耽美な現代夢十夜、バージョン男と男、みたいなイメージです。

でも一編一編が、さすが長野先生で、不思議で不気味で綺麗で耽美で、本当にとっても素晴らしいんですよ…。

すっごい綺麗だけど悪い夢みたいというか…。

苦手な方はたぶんダメだけど、好きな方は本当に好きだと思います。

もちろん、長野作品に高確率で出現するズルカッコいい大人とか、主人公に絡んでくる少し気の強いような感じの高校生くらいの男の子とかも出てきます。やったー

柾はほんとうにズルい大人ですよ…

桜蔵の家の事とか、家族の関係とかも長野節が効いててやってんな!の顔になります。

読者の方ならきっとなったはず。

 

 

シリーズ後半になるにつれ、一編一編がだんだん重くなっていく気がして、3(さくら、うるわし)は結構暗いなあと思います。

若干ホラーと言われても否定は出来ないような…。

でもそこも好きなんですけどね。ホラーではないので安心してください。

不気味が強くなるというか。

あと、3(さくら、うるわし)のハードカバーは装丁がとっても素敵なので、文庫化されても余裕がある方は3はハードカバー購入をおすすめします。

装丁本として普通に美しいです。(装丁オタク)

黒のつや消しっぽい紙に、日本画のような美しいイラスト、タイトルはくすんだ桜色の箔でスピンもピンクです。

センスの塊か?

 

 

基本的にどの話も本当に好きなのですが、私が一番好きな話は、2(咲くや、この花)に入っている「ヒマワリ」です。
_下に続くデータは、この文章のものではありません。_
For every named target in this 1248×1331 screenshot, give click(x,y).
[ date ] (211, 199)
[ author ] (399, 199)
なんでかわからないけど何度も読みたくなって相当読んでます。

最後の「草生す屍を追いやった」って一文がとても好きなんですよね…。

割と2巻目が好き。

「千紫」も好き…紫の見本帳ってところが美しすぎるし、この話は柾がズル。

あと桜蔵くんが追いつめられるのがイイです。

「灰かぶり」も好きです。タイトル通り、ファンタジックで。

1だと「骨箱」が好きです…蝶が…エッチで…「泣かすぞ」が…最高。

「六月一日晴」と繋がっているのですが、これも良いですよね…

「海市」も好きです。古い民家、花嫁、蛤、いやこれは一周回って年齢制限が必要では?

 

 

好みは分かれる作風ですが、そこらへんのBL小説を読むよりよっぽどやらしいと思うので、おうちに居てやることが無い方は是非読んでみては如何でしょうか。

私は春になると必ず読みたくなります。

 

 

咲くや、この花 左近の桜 (角川文庫)

咲くや、この花 左近の桜 (角川文庫)

 
さくら、うるわし 左近の桜

さくら、うるわし 左近の桜

 

 

 

 

こういう一般小説のBLじゃない男と男の膨大感情小説が好きで、さんざんいろいろ読み漁ったあげく、最近は「CIPHER」にたどり着きました。(古い少女漫画)

膨大感情小説も、BL小説も、好きなシリーズたっくさんあるのでちょっとずつ書きたいな!